El príncipe negó con la cabeza y sin pensarlo, dio marcha a su caballo, trotando hacia Gilgag, quien caminaba sin prestar atención a los murmullos de los ciudadanos.
—¡Llegaste, amigo! —dijo el príncipe al acercarse a Gilgag.
—¡Su Alteza! —exclamó Gilgag, con su voz grave que intimidaría a cualquiera.
El príncipe, esperando una respuesta menos formal, notó que la vasta audiencia hacía que Gilgag actuara así, además de ponerlo incómodo. No contento con esto, levantó la voz en medio de la calle, aún sobre su caballo: —«Ya les presentaron al “Coronel” Gilgag, ahora conozcan a Gilgag»—
Los presentes permanecieron en silencio, escuchando atentamente.
—Este es Gilgag: un hombre pulcro y honesto, que disfruta de la cerveza y ama las frutas más que la carne, un esposo y padre responsable —siguió gritando el príncipe—. Es mi amigo y mi maestro, ¡el hombre más leal al reino que podrán conocer!
La gente lentamente empezó a sentirse cómoda con la presencia del coloso Gilgag mientras seguían escuchando.
En sus últimas palabras, el príncipe marcó esta fecha como un momento que los habitantes iban a recordar.
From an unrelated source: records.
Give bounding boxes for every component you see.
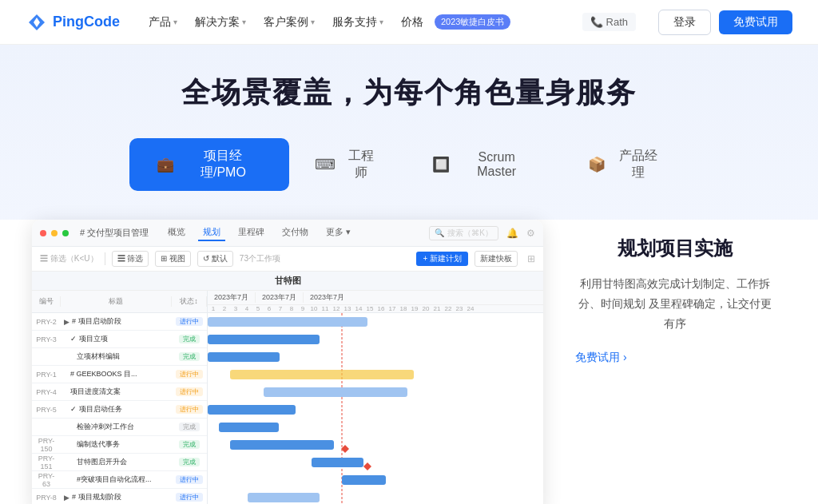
table-row[interactable]: PRY-151 甘特图启开升会 完成 bbox=[32, 454, 207, 471]
hero-section: 全场景覆盖，为每个角色量身服务 💼 项目经理/PMO ⌨ 工程师 🔲 Scrum… bbox=[0, 45, 818, 504]
navbar: PingCode 产品 ▾ 解决方案 ▾ 客户案例 ▾ 服务支持 ▾ 价格 20… bbox=[0, 0, 818, 45]
nav-products[interactable]: 产品 ▾ bbox=[142, 12, 184, 33]
nav-cases[interactable]: 客户案例 ▾ bbox=[257, 12, 321, 33]
free-trial-button[interactable]: 免费试用 bbox=[719, 10, 792, 34]
svg-rect-5 bbox=[208, 352, 280, 362]
task-count: 73个工作项 bbox=[240, 253, 280, 264]
table-row[interactable]: 检验冲刺对工作台 完成 bbox=[32, 419, 207, 436]
table-row[interactable]: PRY-63 #突破项目自动化流程... 进行中 bbox=[32, 471, 207, 489]
window-max-dot bbox=[62, 230, 69, 236]
gantt-toolbar: ☰ 筛选（K<U） ☰ 筛选 ⊞ 视图 ↺ 默认 73个工作项 + 新建计划 新… bbox=[32, 247, 543, 272]
gantt-section-title: 甘特图 bbox=[32, 272, 543, 291]
gantt-topbar: # 交付型项目管理 概览 规划 里程碑 交付物 更多 ▾ 🔍 搜索（⌘K） 🔔 … bbox=[32, 220, 543, 247]
role-tab-pmo[interactable]: 💼 项目经理/PMO bbox=[129, 138, 289, 191]
svg-rect-7 bbox=[264, 387, 407, 397]
gantt-tab-more[interactable]: 更多 ▾ bbox=[321, 224, 355, 241]
right-info-panel: 规划项目实施 利用甘特图高效完成计划制定、工作拆分、时间规划 及里程碑确定，让交… bbox=[575, 220, 775, 365]
nav-phone: 📞 Rath bbox=[582, 13, 636, 31]
svg-rect-3 bbox=[208, 317, 367, 327]
table-row[interactable]: PRY-4 项目进度清文案 进行中 bbox=[32, 383, 207, 401]
table-row[interactable]: PRY-3 ✓ 项目立项 完成 bbox=[32, 331, 207, 348]
chevron-down-icon: ▾ bbox=[311, 18, 315, 26]
hero-title: 全场景覆盖，为每个角色量身服务 bbox=[0, 73, 818, 113]
gantt-tab-bar: 概览 规划 里程碑 交付物 更多 ▾ bbox=[163, 224, 355, 241]
gantt-tab-delivery[interactable]: 交付物 bbox=[277, 224, 313, 241]
table-row[interactable]: PRY-1 # GEEKBOOKS 目... 进行中 bbox=[32, 366, 207, 383]
phone-icon: 📞 bbox=[590, 16, 603, 28]
role-tab-product[interactable]: 📦 产品经理 bbox=[561, 138, 689, 191]
new-plan-btn[interactable]: + 新建计划 bbox=[416, 252, 468, 266]
col-header-num: 编号 bbox=[32, 296, 61, 307]
col-header-status: 状态↕ bbox=[172, 296, 207, 307]
table-row[interactable]: PRY-2 ▶# 项目启动阶段 进行中 bbox=[32, 313, 207, 331]
svg-rect-10 bbox=[230, 440, 334, 450]
project-title: # 交付型项目管理 bbox=[80, 227, 149, 239]
role-tabs: 💼 项目经理/PMO ⌨ 工程师 🔲 Scrum Master 📦 产品经理 bbox=[129, 138, 689, 191]
gantt-date-header: 2023年7月 2023年7月 2023年7月 1 2 3 4 5 6 bbox=[208, 291, 543, 313]
code-icon: ⌨ bbox=[315, 156, 336, 173]
brand-logo[interactable]: PingCode bbox=[26, 11, 120, 34]
nav-links: 产品 ▾ 解决方案 ▾ 客户案例 ▾ 服务支持 ▾ 价格 2023敏捷白皮书 bbox=[142, 12, 560, 33]
gantt-tab-milestone[interactable]: 里程碑 bbox=[233, 224, 269, 241]
default-btn[interactable]: ↺ 默认 bbox=[197, 251, 233, 267]
svg-rect-9 bbox=[219, 423, 279, 432]
gantt-body: 编号 标题 状态↕ PRY-2 ▶# 项目启动阶段 进行中 PRY-3 ✓ 项目… bbox=[32, 291, 543, 504]
nav-actions: 登录 免费试用 bbox=[658, 10, 792, 35]
filter-btn[interactable]: ☰ 筛选 bbox=[112, 251, 149, 267]
gantt-tab-plan[interactable]: 规划 bbox=[198, 224, 225, 241]
scrum-icon: 🔲 bbox=[431, 156, 452, 173]
svg-rect-15 bbox=[248, 493, 320, 502]
gantt-card: # 交付型项目管理 概览 规划 里程碑 交付物 更多 ▾ 🔍 搜索（⌘K） 🔔 … bbox=[32, 220, 543, 504]
briefcase-icon: 💼 bbox=[155, 156, 177, 173]
gantt-col-headers: 编号 标题 状态↕ bbox=[32, 291, 207, 313]
nav-support[interactable]: 服务支持 ▾ bbox=[326, 12, 390, 33]
box-icon: 📦 bbox=[586, 156, 608, 173]
panel-cta[interactable]: 免费试用 › bbox=[575, 351, 775, 365]
window-min-dot bbox=[51, 230, 58, 236]
nav-price[interactable]: 价格 bbox=[395, 12, 430, 33]
login-button[interactable]: 登录 bbox=[658, 10, 711, 35]
svg-rect-6 bbox=[230, 370, 414, 379]
settings-icon: ⚙ bbox=[526, 228, 535, 239]
gantt-left-panel: 编号 标题 状态↕ PRY-2 ▶# 项目启动阶段 进行中 PRY-3 ✓ 项目… bbox=[32, 291, 208, 504]
svg-marker-13 bbox=[363, 462, 371, 470]
svg-rect-14 bbox=[342, 475, 386, 485]
table-row[interactable]: 立项材料编辑 完成 bbox=[32, 348, 207, 366]
svg-rect-4 bbox=[208, 335, 320, 344]
col-header-title: 标题 bbox=[61, 296, 172, 307]
role-tab-engineer[interactable]: ⌨ 工程师 bbox=[289, 138, 405, 191]
main-content: # 交付型项目管理 概览 规划 里程碑 交付物 更多 ▾ 🔍 搜索（⌘K） 🔔 … bbox=[0, 220, 818, 504]
panel-title: 规划项目实施 bbox=[575, 236, 775, 261]
search-box[interactable]: 🔍 搜索（⌘K） bbox=[429, 226, 498, 240]
gantt-tab-overview[interactable]: 概览 bbox=[163, 224, 190, 241]
role-tab-scrum[interactable]: 🔲 Scrum Master bbox=[405, 141, 561, 189]
breadcrumb: ☰ 筛选（K<U） bbox=[40, 253, 98, 264]
grid-icon: ⊞ bbox=[527, 253, 535, 264]
view-btn[interactable]: ⊞ 视图 bbox=[155, 251, 191, 267]
bell-icon: 🔔 bbox=[506, 228, 518, 239]
chevron-down-icon: ▾ bbox=[379, 18, 383, 26]
brand-name: PingCode bbox=[53, 14, 120, 30]
chevron-down-icon: ▾ bbox=[173, 18, 177, 26]
table-row[interactable]: PRY-5 ✓ 项目启动任务 进行中 bbox=[32, 401, 207, 419]
panel-desc: 利用甘特图高效完成计划制定、工作拆分、时间规划 及里程碑确定，让交付更有序 bbox=[575, 274, 775, 335]
svg-rect-12 bbox=[312, 458, 363, 467]
table-row[interactable]: PRY-150 编制迭代事务 完成 bbox=[32, 436, 207, 454]
chevron-down-icon: ▾ bbox=[242, 18, 246, 26]
nav-badge[interactable]: 2023敏捷白皮书 bbox=[435, 14, 510, 30]
new-quick-btn[interactable]: 新建快板 bbox=[475, 251, 518, 267]
window-close-dot bbox=[40, 230, 46, 236]
table-row[interactable]: PRY-8 ▶# 项目规划阶段 进行中 bbox=[32, 489, 207, 504]
nav-solutions[interactable]: 解决方案 ▾ bbox=[189, 12, 252, 33]
search-icon: 🔍 bbox=[435, 228, 444, 237]
svg-rect-8 bbox=[208, 405, 296, 415]
gantt-chart: 2023年7月 2023年7月 2023年7月 1 2 3 4 5 6 bbox=[208, 291, 543, 504]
—"¡Recuerden que el séptimo día del mes doce del año seiscientos siete, fue el día que conocieron en persona a Murem y Gilgag, quienes traerán justicia y gloria a la nación!"—
Los locales, absortos en las palabras levantaron sus puños en señal de apoyo y aceptación a los recién llegados, lanzando una fuerte exclamación de "Gloria".
Y mientras el príncipe recibía las aclamaciones, no sabía que, en ese momento, alguien entre el público no aclamaba, sino que lo miraba: alguien que en un futuro sería su sustento y su desgracia: Asur.